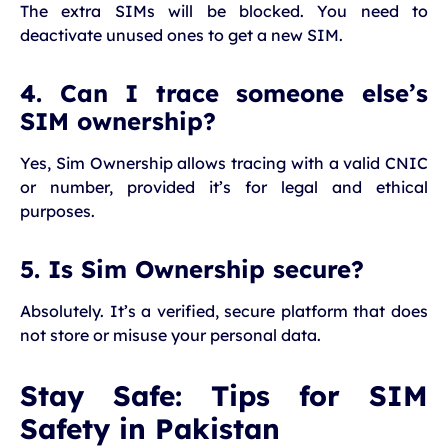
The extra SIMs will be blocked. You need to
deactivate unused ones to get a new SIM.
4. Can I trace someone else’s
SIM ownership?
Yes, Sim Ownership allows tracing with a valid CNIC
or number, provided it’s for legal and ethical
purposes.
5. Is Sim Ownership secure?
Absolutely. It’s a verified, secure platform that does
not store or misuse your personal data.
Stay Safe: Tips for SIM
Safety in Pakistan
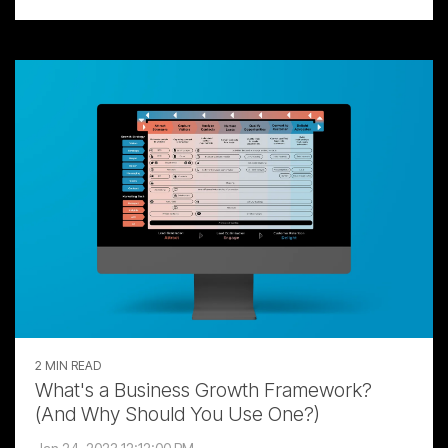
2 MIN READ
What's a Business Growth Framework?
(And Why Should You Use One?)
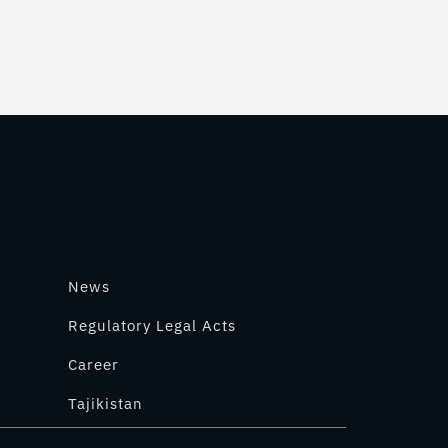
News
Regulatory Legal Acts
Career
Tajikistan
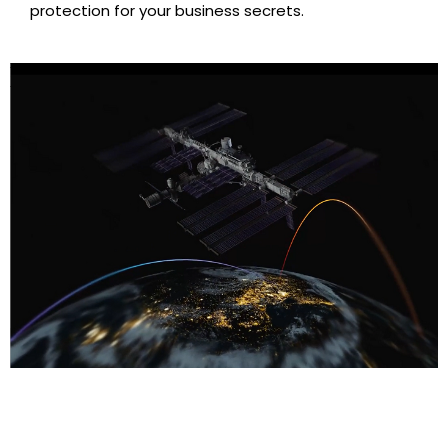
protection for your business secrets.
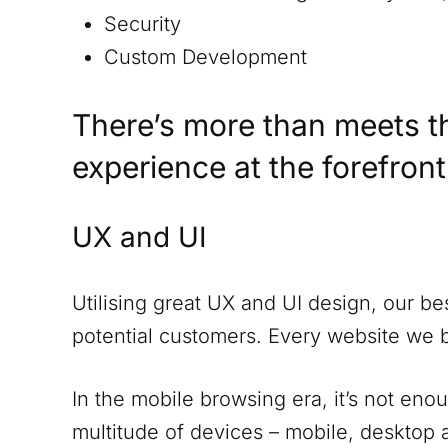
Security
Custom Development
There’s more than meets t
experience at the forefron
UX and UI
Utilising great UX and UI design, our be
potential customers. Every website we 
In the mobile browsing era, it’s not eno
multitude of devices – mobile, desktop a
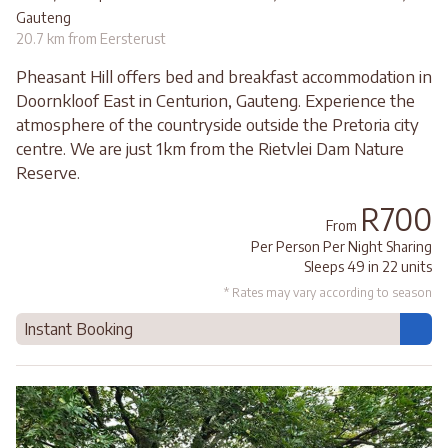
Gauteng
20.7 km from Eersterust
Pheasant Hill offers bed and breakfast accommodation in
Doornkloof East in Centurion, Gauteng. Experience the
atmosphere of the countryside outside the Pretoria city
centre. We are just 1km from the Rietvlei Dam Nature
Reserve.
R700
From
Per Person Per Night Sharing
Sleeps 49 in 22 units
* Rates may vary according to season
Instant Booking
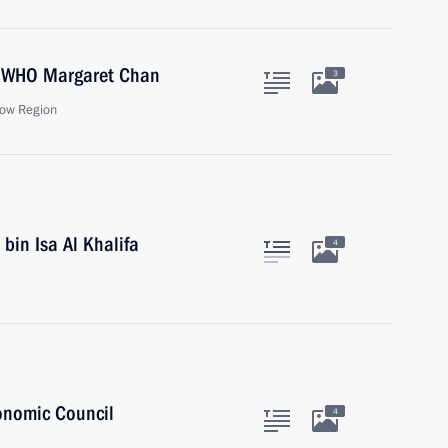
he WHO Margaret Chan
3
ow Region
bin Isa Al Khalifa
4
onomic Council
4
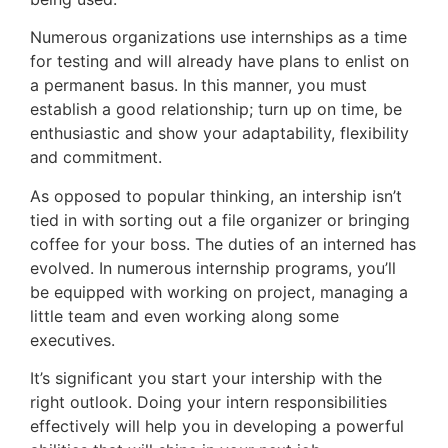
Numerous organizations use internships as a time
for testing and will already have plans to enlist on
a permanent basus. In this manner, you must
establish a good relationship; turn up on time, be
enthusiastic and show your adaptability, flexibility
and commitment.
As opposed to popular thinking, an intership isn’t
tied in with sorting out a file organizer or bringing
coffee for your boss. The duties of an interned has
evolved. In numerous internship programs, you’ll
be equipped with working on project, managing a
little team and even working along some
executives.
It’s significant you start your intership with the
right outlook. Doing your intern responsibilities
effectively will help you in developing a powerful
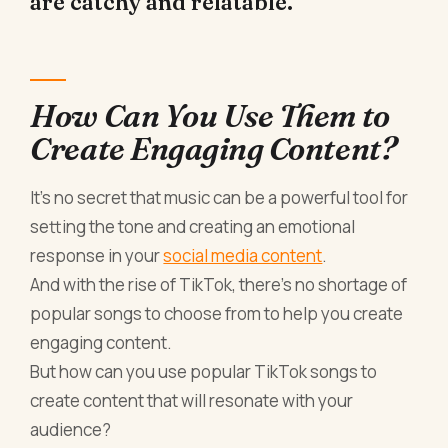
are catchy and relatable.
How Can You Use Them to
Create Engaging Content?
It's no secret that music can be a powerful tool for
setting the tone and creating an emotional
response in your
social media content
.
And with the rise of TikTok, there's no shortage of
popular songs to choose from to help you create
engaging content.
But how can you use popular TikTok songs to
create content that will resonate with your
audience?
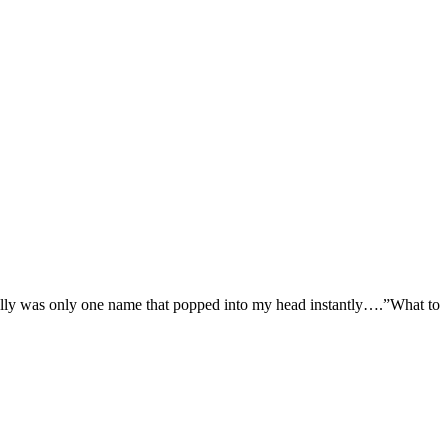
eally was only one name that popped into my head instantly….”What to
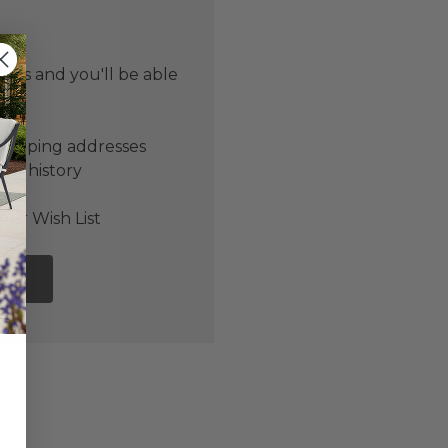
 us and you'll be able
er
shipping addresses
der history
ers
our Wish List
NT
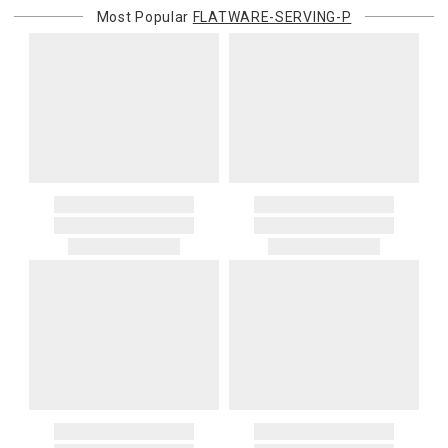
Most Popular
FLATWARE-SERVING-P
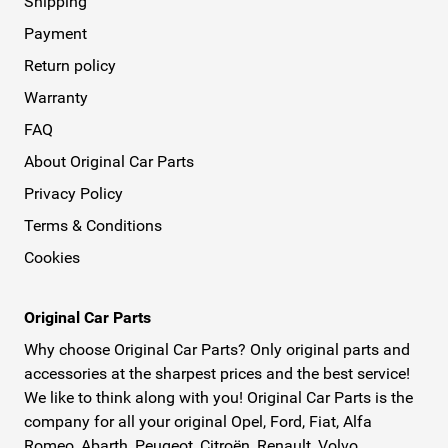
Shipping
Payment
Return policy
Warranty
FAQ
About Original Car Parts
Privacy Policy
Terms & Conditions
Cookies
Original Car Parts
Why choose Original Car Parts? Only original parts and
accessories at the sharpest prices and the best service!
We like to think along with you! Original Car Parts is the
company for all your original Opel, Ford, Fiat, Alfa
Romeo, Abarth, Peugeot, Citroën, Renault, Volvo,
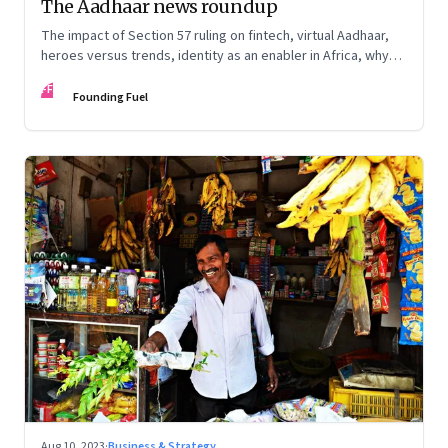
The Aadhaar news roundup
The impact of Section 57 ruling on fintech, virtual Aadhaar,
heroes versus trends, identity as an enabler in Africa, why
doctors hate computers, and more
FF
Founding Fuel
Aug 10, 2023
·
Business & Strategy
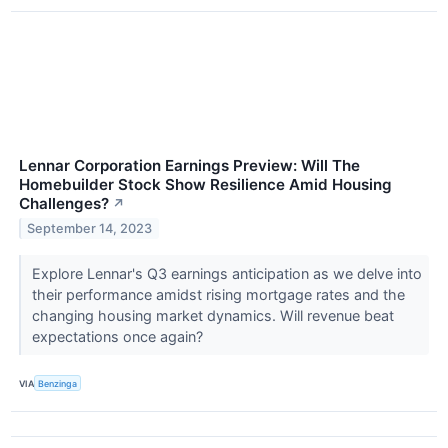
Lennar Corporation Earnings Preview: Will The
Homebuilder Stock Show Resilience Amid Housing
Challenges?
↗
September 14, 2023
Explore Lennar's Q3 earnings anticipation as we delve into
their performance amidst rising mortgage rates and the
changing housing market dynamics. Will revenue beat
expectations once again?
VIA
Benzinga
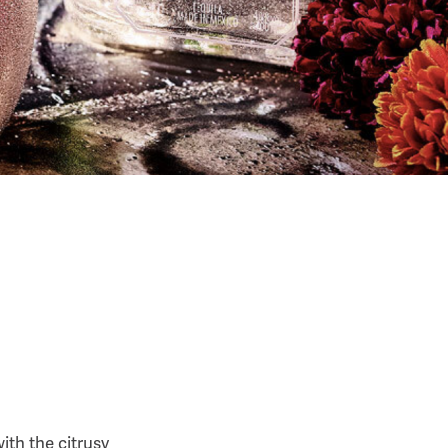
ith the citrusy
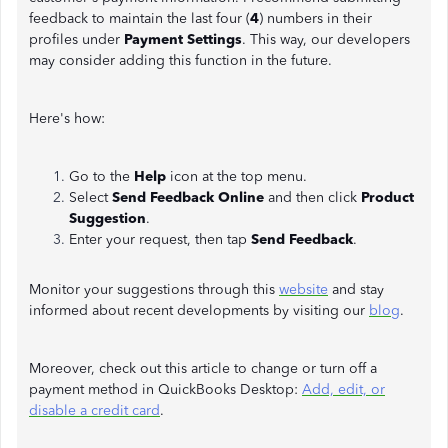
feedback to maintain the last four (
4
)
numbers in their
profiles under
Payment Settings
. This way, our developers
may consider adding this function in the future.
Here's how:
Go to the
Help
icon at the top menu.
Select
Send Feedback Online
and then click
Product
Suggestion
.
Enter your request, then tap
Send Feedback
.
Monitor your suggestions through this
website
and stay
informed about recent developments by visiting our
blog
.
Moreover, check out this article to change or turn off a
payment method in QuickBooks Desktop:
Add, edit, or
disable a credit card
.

· · · · · · ·

**Problem details:**
Every record above must be copied exactly, and no picture may appear in the copy.

**Written response:**
The extra SIMs will be blocked. You need to
deactivate unused ones to get a new SIM.
4. Can I trace someone else’s
SIM ownership?
Yes, Sim Ownership allows tracing with a valid CNIC
or number, provided it’s for legal and ethical
purposes.
5. Is Sim Ownership secure?
Absolutely. It’s a verified, secure platform that does
not store or misuse your personal data.
Stay Safe: Tips for SIM
Safety in Pakistan
2 MIN READ
What's a Business Growth Framework?
(And Why Should You Use One?)
News
Regulatory Legal Acts
Career
Tajikistan
protection for your business secrets.
Security
Custom Development
There’s more than meets t
experience at the forefron
UX and UI
Utilising great UX and UI design, our be
potential customers. Every website we 
In the mobile browsing era, it’s not eno
multitude of devices – mobile, desktop a
Gauteng
20.7 km from Eersterust
Pheasant Hill offers bed and breakfast accommodation in
Doornkloof East in Centurion, Gauteng. Experience the
atmosphere of the countryside outside the Pretoria city
centre. We are just 1km from the Rietvlei Dam Nature
Reserve.
R700
From
Per Person Per Night Sharing
Sleeps 49 in 22 units
* Rates may vary according to season
Instant Booking
he WHO Margaret Chan
3
ow Region
bin Isa Al Khalifa
4
onomic Council
4
Numerous organizations use internships as a time
for testing and will already have plans to enlist on
a permanent basus. In this manner, you must
establish a good relationship; turn up on time, be
enthusiastic and show your adaptability, flexibility
and commitment.
As opposed to popular thinking, an intership isn’t
tied in with sorting out a file organizer or bringing
coffee for your boss. The duties of an interned has
evolved. In numerous internship programs, you’ll
be equipped with working on project, managing a
little team and even working along some
executives.
It’s significant you start your intership with the
right outlook. Doing your intern responsibilities
effectively will help you in developing a powerful
are catchy and relatable.
How Can You Use Them to
Create Engaging Content?
It's no secret that music can be a powerful tool for
setting the tone and creating an emotional
response in your
social media content
.
And with the rise of TikTok, there's no shortage of
popular songs to choose from to help you create
engaging content.
But how can you use popular TikTok songs to
create content that will resonate with your
audience?
eally was only one name that popped into my head instantly….”What to
 us and you'll be able
er
shipping addresses
der history
ers
our Wish List
NT
Most Popular
FLATWARE-SERVING-P
Shipping
Payment
Return policy
Warranty
FAQ
About Original Car Parts
Privacy Policy
Terms & Conditions
Cookies
Original Car Parts
Why choose Original Car Parts? Only original parts and
accessories at the sharpest prices and the best service!
We like to think along with you! Original Car Parts is the
company for all your original Opel, Ford, Fiat, Alfa
Romeo, Abarth, Peugeot, Citroën, Renault, Volvo,
The Aadhaar news roundup
The impact of Section 57 ruling on fintech, virtual Aadhaar,
heroes versus trends, identity as an enabler in Africa, why
doctors hate computers, and more
FF
Founding Fuel
Aug 10, 2023
·
Business & Strategy
Lennar Corporation Earnings Preview: Will The
Homebuilder Stock Show Resilience Amid Housing
Challenges?
↗
September 14, 2023
Explore Lennar's Q3 earnings anticipation as we delve into
their performance amidst rising mortgage rates and the
changing housing market dynamics. Will revenue beat
expectations once again?
VIA
Benzinga
ith the citrusy
feedback to maintain the last four (
4
)
numbers in their
profiles under
Payment Settings
. This way, our developers
may consider adding this function in the future.
Here's how:
Go to the
Help
icon at the top menu.
Select
Send Feedback Online
and then click
Product
Suggestion
.
Enter your request, then tap
Send Feedback
.
Monitor your suggestions through this
website
and stay
informed about recent developments by visiting our
blog
.
Moreover, check out this article to change or turn off a
payment method in QuickBooks Desktop:
Add, edit, or
disable a credit card
.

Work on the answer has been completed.